BYU football had competed but ultimately lost handily against #10 Oregon State and was 4-3. So the next week when the Cougars held a lead over #5 Notre Dame for the entirety of the second and third quarters, hope was rekindled in a big way.

As the fourth quarter began, the Irish finished a bruising drive that saw Cierre Wood, Theo Riddick, and George Atkinson mash their way through the tired BYU run defense to take a 17-14 lead. The Cougars would then hold the ball for 13 plays and nearly seven minutes, score zero points, and lose the game.

But it wasn’t just the lack of points that ripped our hearts out. After new life was breathed into the drive while deep in its own territory thanks to a personal foul penalty, BYU began to execute what felt like the beginning of the roll needed to mount a game-winning drive. A dump-off to Jamaal Williams and a Riley Nelson rush for 13 yards picked up a first down. A hit to Devin Mahina got the ball to midfield, and Iona Pritchard ground up five yards for another first down.

Then, in a comedy-of-errors season for the BYU offense, came the most infamous error of them all — one that in its simplicity cruelly reads on the game play-by-play “1st & 10 at ND 46: Riley Nelson pass incomplete to Cody Hoffman.” Viewing the picture atop this article explains how cruel that line item of play-by-play really is.

Notre Dame would go on to play for the national championship. BYU fell to 4-4 and the season felt terrifically mediocre the rest of the way, despite the 8-5 record.

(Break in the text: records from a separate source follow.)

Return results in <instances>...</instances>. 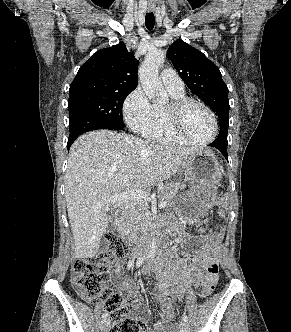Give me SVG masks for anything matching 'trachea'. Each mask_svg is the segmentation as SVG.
I'll list each match as a JSON object with an SVG mask.
<instances>
[{"instance_id":"obj_1","label":"trachea","mask_w":291,"mask_h":332,"mask_svg":"<svg viewBox=\"0 0 291 332\" xmlns=\"http://www.w3.org/2000/svg\"><path fill=\"white\" fill-rule=\"evenodd\" d=\"M155 18L153 12L147 13L145 16V25L148 30H152L154 28Z\"/></svg>"}]
</instances>
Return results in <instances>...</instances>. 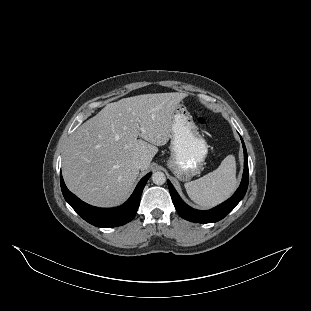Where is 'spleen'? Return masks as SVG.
Returning a JSON list of instances; mask_svg holds the SVG:
<instances>
[{"instance_id": "obj_1", "label": "spleen", "mask_w": 311, "mask_h": 311, "mask_svg": "<svg viewBox=\"0 0 311 311\" xmlns=\"http://www.w3.org/2000/svg\"><path fill=\"white\" fill-rule=\"evenodd\" d=\"M236 186V161L233 155L226 156L216 170L184 184L190 199L204 208L213 207L229 198Z\"/></svg>"}]
</instances>
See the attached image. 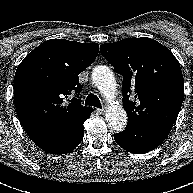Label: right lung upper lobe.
Returning <instances> with one entry per match:
<instances>
[{"label":"right lung upper lobe","instance_id":"1","mask_svg":"<svg viewBox=\"0 0 193 193\" xmlns=\"http://www.w3.org/2000/svg\"><path fill=\"white\" fill-rule=\"evenodd\" d=\"M98 51L97 43L51 39L25 57L15 73L14 100L28 135L60 128L93 111L74 96L82 89L78 75Z\"/></svg>","mask_w":193,"mask_h":193}]
</instances>
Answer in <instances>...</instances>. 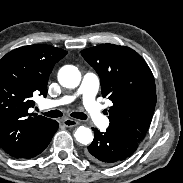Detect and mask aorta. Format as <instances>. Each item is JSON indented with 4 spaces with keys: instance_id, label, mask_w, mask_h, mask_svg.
I'll return each mask as SVG.
<instances>
[{
    "instance_id": "1",
    "label": "aorta",
    "mask_w": 183,
    "mask_h": 183,
    "mask_svg": "<svg viewBox=\"0 0 183 183\" xmlns=\"http://www.w3.org/2000/svg\"><path fill=\"white\" fill-rule=\"evenodd\" d=\"M59 83L66 88H76L81 81V74L77 67L72 65L63 66L58 72ZM76 140L84 145H88L93 140L92 131L88 127L80 126L74 134Z\"/></svg>"
}]
</instances>
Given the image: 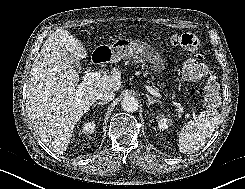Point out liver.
Returning <instances> with one entry per match:
<instances>
[{"label": "liver", "instance_id": "obj_1", "mask_svg": "<svg viewBox=\"0 0 245 189\" xmlns=\"http://www.w3.org/2000/svg\"><path fill=\"white\" fill-rule=\"evenodd\" d=\"M68 54L77 62L87 57L81 41L67 30L51 33L31 68L27 84V110L34 130L55 153L62 155L74 127L96 101L99 91L122 85L121 73L102 75L78 92L79 75Z\"/></svg>", "mask_w": 245, "mask_h": 189}]
</instances>
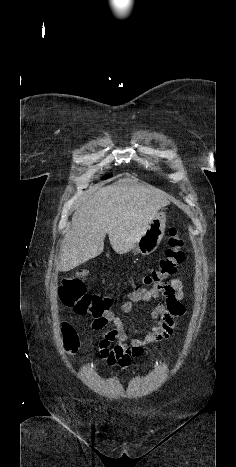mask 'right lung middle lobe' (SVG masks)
I'll return each instance as SVG.
<instances>
[{
  "label": "right lung middle lobe",
  "instance_id": "obj_1",
  "mask_svg": "<svg viewBox=\"0 0 236 467\" xmlns=\"http://www.w3.org/2000/svg\"><path fill=\"white\" fill-rule=\"evenodd\" d=\"M111 176H112L111 174H109V175H106V176H104V178H103V179H107V178H109V177H111Z\"/></svg>",
  "mask_w": 236,
  "mask_h": 467
}]
</instances>
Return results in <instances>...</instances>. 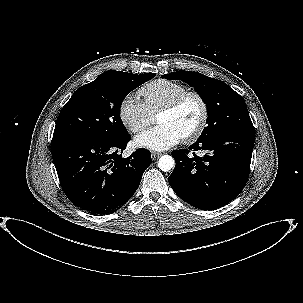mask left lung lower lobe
Returning a JSON list of instances; mask_svg holds the SVG:
<instances>
[{"label":"left lung lower lobe","mask_w":303,"mask_h":303,"mask_svg":"<svg viewBox=\"0 0 303 303\" xmlns=\"http://www.w3.org/2000/svg\"><path fill=\"white\" fill-rule=\"evenodd\" d=\"M255 141L254 131H231L198 139L189 150L172 151L176 166L168 181L188 204L203 210L222 207L245 187ZM205 151L203 157L189 151Z\"/></svg>","instance_id":"1"}]
</instances>
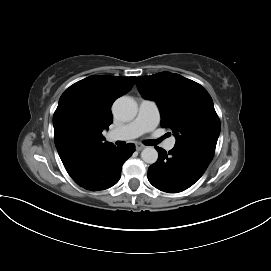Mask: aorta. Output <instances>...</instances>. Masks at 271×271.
Masks as SVG:
<instances>
[{
  "instance_id": "obj_1",
  "label": "aorta",
  "mask_w": 271,
  "mask_h": 271,
  "mask_svg": "<svg viewBox=\"0 0 271 271\" xmlns=\"http://www.w3.org/2000/svg\"><path fill=\"white\" fill-rule=\"evenodd\" d=\"M113 112L122 121H130L135 118L138 112L137 103L131 97L123 96L118 98L113 105ZM141 158L148 164H153L158 159V152L154 147H146L141 152Z\"/></svg>"
}]
</instances>
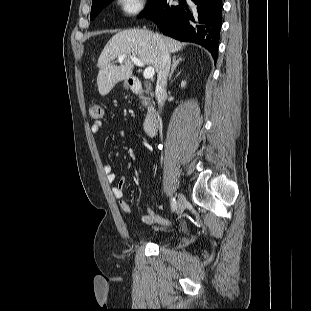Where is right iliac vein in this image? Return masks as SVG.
<instances>
[{
  "mask_svg": "<svg viewBox=\"0 0 311 311\" xmlns=\"http://www.w3.org/2000/svg\"><path fill=\"white\" fill-rule=\"evenodd\" d=\"M185 205H186V198L183 194L180 193L178 195V202H177V208H176L177 214H182V212L185 209Z\"/></svg>",
  "mask_w": 311,
  "mask_h": 311,
  "instance_id": "1",
  "label": "right iliac vein"
}]
</instances>
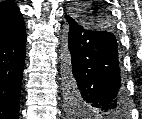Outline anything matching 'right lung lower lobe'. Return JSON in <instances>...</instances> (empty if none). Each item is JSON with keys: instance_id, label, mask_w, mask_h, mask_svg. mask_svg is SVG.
Instances as JSON below:
<instances>
[{"instance_id": "98d812e1", "label": "right lung lower lobe", "mask_w": 142, "mask_h": 119, "mask_svg": "<svg viewBox=\"0 0 142 119\" xmlns=\"http://www.w3.org/2000/svg\"><path fill=\"white\" fill-rule=\"evenodd\" d=\"M26 32L0 41V119H19Z\"/></svg>"}]
</instances>
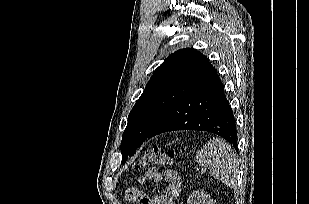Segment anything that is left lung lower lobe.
Returning a JSON list of instances; mask_svg holds the SVG:
<instances>
[{"label": "left lung lower lobe", "mask_w": 309, "mask_h": 204, "mask_svg": "<svg viewBox=\"0 0 309 204\" xmlns=\"http://www.w3.org/2000/svg\"><path fill=\"white\" fill-rule=\"evenodd\" d=\"M175 130L212 132L237 150L236 121L217 74L171 106L146 139Z\"/></svg>", "instance_id": "left-lung-lower-lobe-1"}]
</instances>
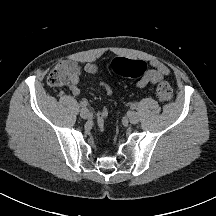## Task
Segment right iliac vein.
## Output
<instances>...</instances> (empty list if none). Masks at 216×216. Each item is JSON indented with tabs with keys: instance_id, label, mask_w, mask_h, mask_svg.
Wrapping results in <instances>:
<instances>
[{
	"instance_id": "63e3f726",
	"label": "right iliac vein",
	"mask_w": 216,
	"mask_h": 216,
	"mask_svg": "<svg viewBox=\"0 0 216 216\" xmlns=\"http://www.w3.org/2000/svg\"><path fill=\"white\" fill-rule=\"evenodd\" d=\"M80 116L83 119H88L90 117V112L87 108H83L80 110Z\"/></svg>"
}]
</instances>
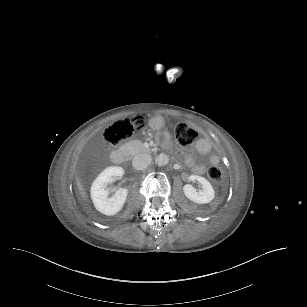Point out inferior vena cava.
<instances>
[{"label": "inferior vena cava", "mask_w": 307, "mask_h": 307, "mask_svg": "<svg viewBox=\"0 0 307 307\" xmlns=\"http://www.w3.org/2000/svg\"><path fill=\"white\" fill-rule=\"evenodd\" d=\"M132 166L134 169L141 171L148 166V163L143 159L142 156L136 155L132 160Z\"/></svg>", "instance_id": "602c4592"}]
</instances>
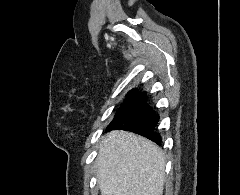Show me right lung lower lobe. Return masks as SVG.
I'll use <instances>...</instances> for the list:
<instances>
[{"label": "right lung lower lobe", "instance_id": "right-lung-lower-lobe-1", "mask_svg": "<svg viewBox=\"0 0 240 195\" xmlns=\"http://www.w3.org/2000/svg\"><path fill=\"white\" fill-rule=\"evenodd\" d=\"M158 121L159 116L145 101L142 107L128 115L118 124L109 128L108 131L113 129L130 130L134 133L146 136L148 139L159 144L161 142V137L159 133L155 132Z\"/></svg>", "mask_w": 240, "mask_h": 195}]
</instances>
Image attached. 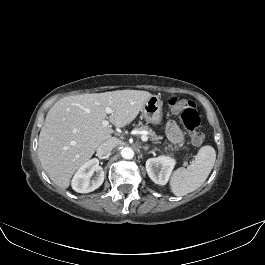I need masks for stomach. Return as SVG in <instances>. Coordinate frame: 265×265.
Segmentation results:
<instances>
[{
  "mask_svg": "<svg viewBox=\"0 0 265 265\" xmlns=\"http://www.w3.org/2000/svg\"><path fill=\"white\" fill-rule=\"evenodd\" d=\"M162 105L163 102L159 96L153 95L150 97L141 109L144 119L148 123L160 124L162 121Z\"/></svg>",
  "mask_w": 265,
  "mask_h": 265,
  "instance_id": "stomach-1",
  "label": "stomach"
}]
</instances>
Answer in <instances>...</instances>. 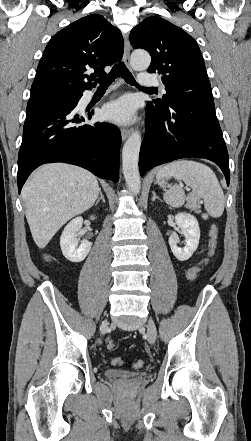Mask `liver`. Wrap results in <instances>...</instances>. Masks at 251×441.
<instances>
[{
	"instance_id": "obj_1",
	"label": "liver",
	"mask_w": 251,
	"mask_h": 441,
	"mask_svg": "<svg viewBox=\"0 0 251 441\" xmlns=\"http://www.w3.org/2000/svg\"><path fill=\"white\" fill-rule=\"evenodd\" d=\"M99 190L97 178L83 168L64 163L39 167L22 189L36 245L43 249L68 220L90 209Z\"/></svg>"
}]
</instances>
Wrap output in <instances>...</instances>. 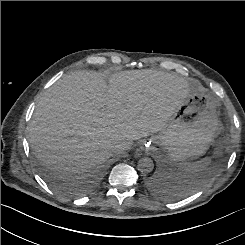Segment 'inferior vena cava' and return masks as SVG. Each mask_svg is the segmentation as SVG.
Here are the masks:
<instances>
[{
    "label": "inferior vena cava",
    "mask_w": 245,
    "mask_h": 245,
    "mask_svg": "<svg viewBox=\"0 0 245 245\" xmlns=\"http://www.w3.org/2000/svg\"><path fill=\"white\" fill-rule=\"evenodd\" d=\"M126 144H117L116 146L113 147V151L115 153H122L126 150Z\"/></svg>",
    "instance_id": "obj_1"
}]
</instances>
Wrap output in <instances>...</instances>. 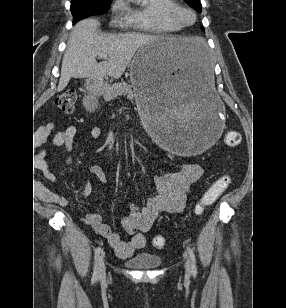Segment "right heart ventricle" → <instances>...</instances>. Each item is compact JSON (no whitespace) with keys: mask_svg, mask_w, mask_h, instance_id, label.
Returning <instances> with one entry per match:
<instances>
[{"mask_svg":"<svg viewBox=\"0 0 286 308\" xmlns=\"http://www.w3.org/2000/svg\"><path fill=\"white\" fill-rule=\"evenodd\" d=\"M175 3V0H148L145 5L128 8L126 22L132 29L146 33L179 32L182 26L166 14Z\"/></svg>","mask_w":286,"mask_h":308,"instance_id":"right-heart-ventricle-1","label":"right heart ventricle"}]
</instances>
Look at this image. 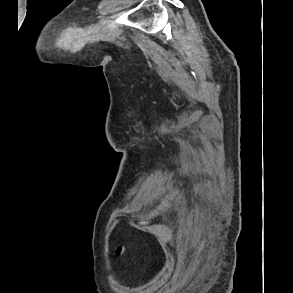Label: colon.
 Returning a JSON list of instances; mask_svg holds the SVG:
<instances>
[{"label": "colon", "instance_id": "colon-1", "mask_svg": "<svg viewBox=\"0 0 293 293\" xmlns=\"http://www.w3.org/2000/svg\"><path fill=\"white\" fill-rule=\"evenodd\" d=\"M124 251V248L123 247H118V252L119 253H122Z\"/></svg>", "mask_w": 293, "mask_h": 293}]
</instances>
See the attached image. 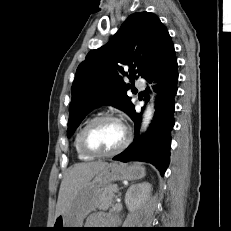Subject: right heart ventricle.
I'll return each mask as SVG.
<instances>
[{"instance_id": "e07e8e85", "label": "right heart ventricle", "mask_w": 231, "mask_h": 231, "mask_svg": "<svg viewBox=\"0 0 231 231\" xmlns=\"http://www.w3.org/2000/svg\"><path fill=\"white\" fill-rule=\"evenodd\" d=\"M93 118H88L87 120H85L81 126L78 128V130L76 131V134L74 136V141H73V145H74V149L76 152L77 157L82 160V161H89L91 160L93 157L84 153L80 147V135L81 132L83 130V128L92 120Z\"/></svg>"}]
</instances>
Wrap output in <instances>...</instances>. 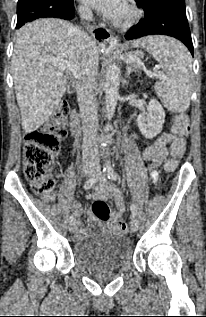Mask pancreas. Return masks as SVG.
Instances as JSON below:
<instances>
[{"mask_svg":"<svg viewBox=\"0 0 206 317\" xmlns=\"http://www.w3.org/2000/svg\"><path fill=\"white\" fill-rule=\"evenodd\" d=\"M131 66L134 69V71H140V70L143 69V67L140 64H137V63L132 64Z\"/></svg>","mask_w":206,"mask_h":317,"instance_id":"cf45deb5","label":"pancreas"}]
</instances>
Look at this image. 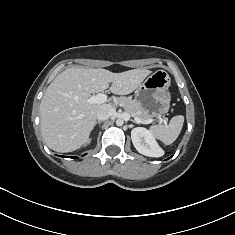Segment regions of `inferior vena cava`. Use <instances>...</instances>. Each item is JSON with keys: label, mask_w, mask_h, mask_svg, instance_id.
Instances as JSON below:
<instances>
[{"label": "inferior vena cava", "mask_w": 235, "mask_h": 235, "mask_svg": "<svg viewBox=\"0 0 235 235\" xmlns=\"http://www.w3.org/2000/svg\"><path fill=\"white\" fill-rule=\"evenodd\" d=\"M113 113L114 109L112 106L104 105L100 107L99 110L97 111V119L99 121L107 120L113 115Z\"/></svg>", "instance_id": "obj_1"}]
</instances>
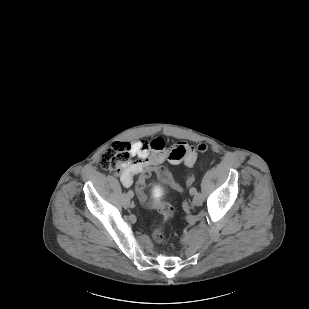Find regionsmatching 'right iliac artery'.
I'll list each match as a JSON object with an SVG mask.
<instances>
[{"mask_svg": "<svg viewBox=\"0 0 309 309\" xmlns=\"http://www.w3.org/2000/svg\"><path fill=\"white\" fill-rule=\"evenodd\" d=\"M134 191L131 188L127 189V197H133Z\"/></svg>", "mask_w": 309, "mask_h": 309, "instance_id": "82829eb1", "label": "right iliac artery"}]
</instances>
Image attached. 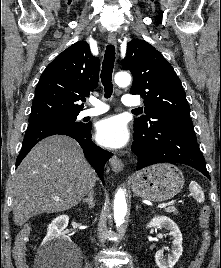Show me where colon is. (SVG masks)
I'll list each match as a JSON object with an SVG mask.
<instances>
[{
	"instance_id": "colon-1",
	"label": "colon",
	"mask_w": 221,
	"mask_h": 268,
	"mask_svg": "<svg viewBox=\"0 0 221 268\" xmlns=\"http://www.w3.org/2000/svg\"><path fill=\"white\" fill-rule=\"evenodd\" d=\"M199 224L202 228V240L198 252L194 259L190 262L188 268H201L212 241L211 232V209L204 206L199 215ZM32 229L29 226L24 227L17 236L14 246V258L17 268H29L26 261L27 244L30 240Z\"/></svg>"
}]
</instances>
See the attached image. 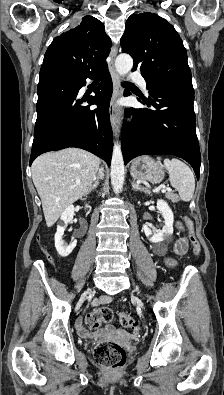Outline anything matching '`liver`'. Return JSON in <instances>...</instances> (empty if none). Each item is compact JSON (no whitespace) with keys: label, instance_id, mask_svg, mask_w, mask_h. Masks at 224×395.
<instances>
[{"label":"liver","instance_id":"1","mask_svg":"<svg viewBox=\"0 0 224 395\" xmlns=\"http://www.w3.org/2000/svg\"><path fill=\"white\" fill-rule=\"evenodd\" d=\"M100 159L94 154L66 148L40 155L32 164V179L42 202L47 227L63 211L89 193Z\"/></svg>","mask_w":224,"mask_h":395}]
</instances>
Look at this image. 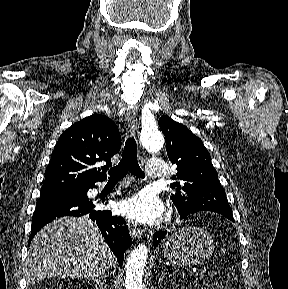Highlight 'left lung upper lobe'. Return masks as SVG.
<instances>
[{
    "label": "left lung upper lobe",
    "mask_w": 288,
    "mask_h": 289,
    "mask_svg": "<svg viewBox=\"0 0 288 289\" xmlns=\"http://www.w3.org/2000/svg\"><path fill=\"white\" fill-rule=\"evenodd\" d=\"M158 124L166 139L168 157L177 165L178 172L173 175L175 182L170 187L174 190L172 201L178 212L212 211L235 222L202 140L169 116H162Z\"/></svg>",
    "instance_id": "left-lung-upper-lobe-1"
}]
</instances>
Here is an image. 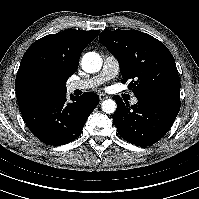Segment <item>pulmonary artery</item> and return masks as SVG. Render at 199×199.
Instances as JSON below:
<instances>
[{"label":"pulmonary artery","instance_id":"obj_1","mask_svg":"<svg viewBox=\"0 0 199 199\" xmlns=\"http://www.w3.org/2000/svg\"><path fill=\"white\" fill-rule=\"evenodd\" d=\"M119 73V63L116 57L111 54H105L103 56V66L101 71L93 77L75 80L69 83L67 89L68 92H74L76 90L87 91L92 90L99 85L113 79ZM132 104L138 102L137 98L134 97L131 100Z\"/></svg>","mask_w":199,"mask_h":199}]
</instances>
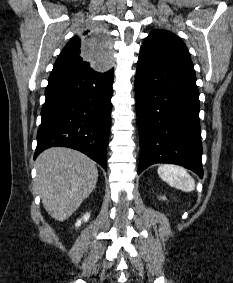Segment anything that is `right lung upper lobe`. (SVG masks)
Instances as JSON below:
<instances>
[{"instance_id": "right-lung-upper-lobe-1", "label": "right lung upper lobe", "mask_w": 233, "mask_h": 283, "mask_svg": "<svg viewBox=\"0 0 233 283\" xmlns=\"http://www.w3.org/2000/svg\"><path fill=\"white\" fill-rule=\"evenodd\" d=\"M112 38L104 28L85 30L73 37L58 56L52 72L74 69L110 70L116 49H111Z\"/></svg>"}]
</instances>
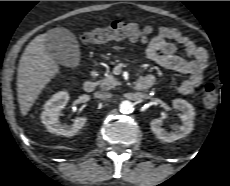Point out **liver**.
I'll list each match as a JSON object with an SVG mask.
<instances>
[{
	"label": "liver",
	"instance_id": "6515ba94",
	"mask_svg": "<svg viewBox=\"0 0 230 186\" xmlns=\"http://www.w3.org/2000/svg\"><path fill=\"white\" fill-rule=\"evenodd\" d=\"M46 36H36L22 54L17 75V97L20 111L26 116L39 94L60 71L46 48Z\"/></svg>",
	"mask_w": 230,
	"mask_h": 186
}]
</instances>
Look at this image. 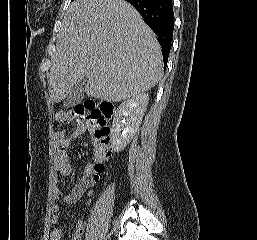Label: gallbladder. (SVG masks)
Instances as JSON below:
<instances>
[{"label":"gallbladder","mask_w":257,"mask_h":240,"mask_svg":"<svg viewBox=\"0 0 257 240\" xmlns=\"http://www.w3.org/2000/svg\"><path fill=\"white\" fill-rule=\"evenodd\" d=\"M85 82V79H81L75 83L67 99L63 103L64 107H74L81 102L85 93Z\"/></svg>","instance_id":"bac80fb5"}]
</instances>
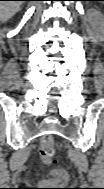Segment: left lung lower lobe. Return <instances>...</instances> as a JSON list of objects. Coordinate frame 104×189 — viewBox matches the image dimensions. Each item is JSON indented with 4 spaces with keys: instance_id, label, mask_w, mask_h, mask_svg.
Segmentation results:
<instances>
[{
    "instance_id": "left-lung-lower-lobe-1",
    "label": "left lung lower lobe",
    "mask_w": 104,
    "mask_h": 189,
    "mask_svg": "<svg viewBox=\"0 0 104 189\" xmlns=\"http://www.w3.org/2000/svg\"><path fill=\"white\" fill-rule=\"evenodd\" d=\"M84 1H103V0H84Z\"/></svg>"
}]
</instances>
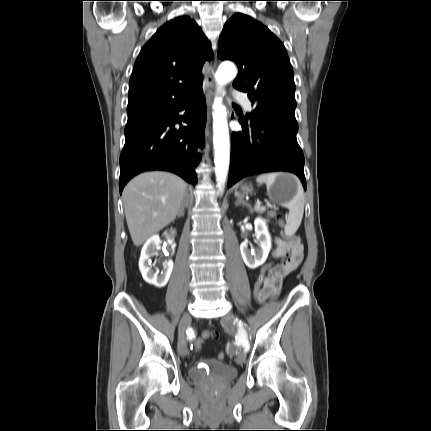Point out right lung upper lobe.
Returning a JSON list of instances; mask_svg holds the SVG:
<instances>
[{
  "label": "right lung upper lobe",
  "mask_w": 431,
  "mask_h": 431,
  "mask_svg": "<svg viewBox=\"0 0 431 431\" xmlns=\"http://www.w3.org/2000/svg\"><path fill=\"white\" fill-rule=\"evenodd\" d=\"M213 57L200 27L178 17L141 49L129 82L128 120L174 108L201 88V69Z\"/></svg>",
  "instance_id": "right-lung-upper-lobe-1"
}]
</instances>
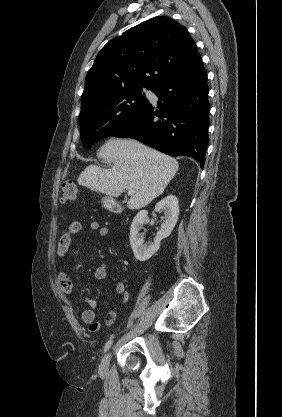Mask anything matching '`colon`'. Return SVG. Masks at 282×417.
<instances>
[{
  "label": "colon",
  "mask_w": 282,
  "mask_h": 417,
  "mask_svg": "<svg viewBox=\"0 0 282 417\" xmlns=\"http://www.w3.org/2000/svg\"><path fill=\"white\" fill-rule=\"evenodd\" d=\"M79 193V186L75 182H66L62 185L59 193L61 201H73Z\"/></svg>",
  "instance_id": "5ec220e1"
}]
</instances>
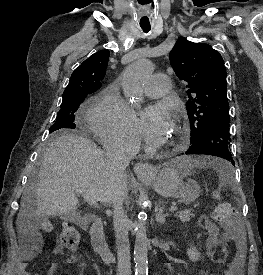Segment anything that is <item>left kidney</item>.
I'll use <instances>...</instances> for the list:
<instances>
[{
	"label": "left kidney",
	"instance_id": "5707ae66",
	"mask_svg": "<svg viewBox=\"0 0 263 275\" xmlns=\"http://www.w3.org/2000/svg\"><path fill=\"white\" fill-rule=\"evenodd\" d=\"M187 255L189 259L193 262L200 260L201 254L195 247H191L187 250Z\"/></svg>",
	"mask_w": 263,
	"mask_h": 275
}]
</instances>
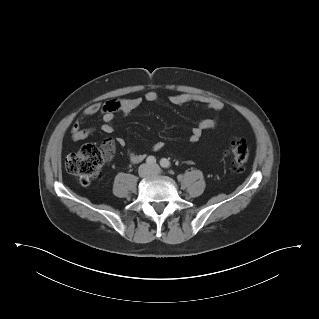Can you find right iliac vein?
<instances>
[{
    "mask_svg": "<svg viewBox=\"0 0 319 319\" xmlns=\"http://www.w3.org/2000/svg\"><path fill=\"white\" fill-rule=\"evenodd\" d=\"M151 174V168L149 165L144 164L139 168L140 177H148Z\"/></svg>",
    "mask_w": 319,
    "mask_h": 319,
    "instance_id": "1",
    "label": "right iliac vein"
}]
</instances>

In an exciting opportunity, BYU basketball was slated to play in the Coaches Versus Cancer Classic early last season. But BYU was embarrassed, shooting poorly and hardly competing in losses to Florida State and Notre Dame. However, the early timing of the tournament and the setting — in the brand new, mostly-empty Barclays Center, and airing on TruTV no less — made it all feel so foreign. It felt like we still knew so little about that team and the results of those nights wouldn’t matter a ton.

After a couple of home wins and a domination of Big Sky favorite Montana in Salt Lake, the Cougars were 5-2 and had righted the ship to where it felt like the team should be to that point. They hit the road for Ames, Iowa to take on the Cyclones of Iowa State.

BYU got down by 11 at halftime, and a 32-point performance from Utah transfer Will Clyburn ensured the Cougars wouldn’t make a game of it, ultimately ending in a 21-point loss.

But it wasn’t just the loss that hurt. It was that we really learned something about BYU, something I believe most of us spent the rest of the season hoping and wishing wasn’t true: the Cougars just weren’t going to be a tournament team.

Both of those losses were difficult to swallow for those different reasons. AND I MEAN LOOK HOW OPEN CODY HOFFMAN WAS.

So when both teams are doing their best Go Fast Go Hard this week, putting pressure on Iowa State and Notre Dame defenses and claiming victories — remember those pains and enjoy how far each team has come.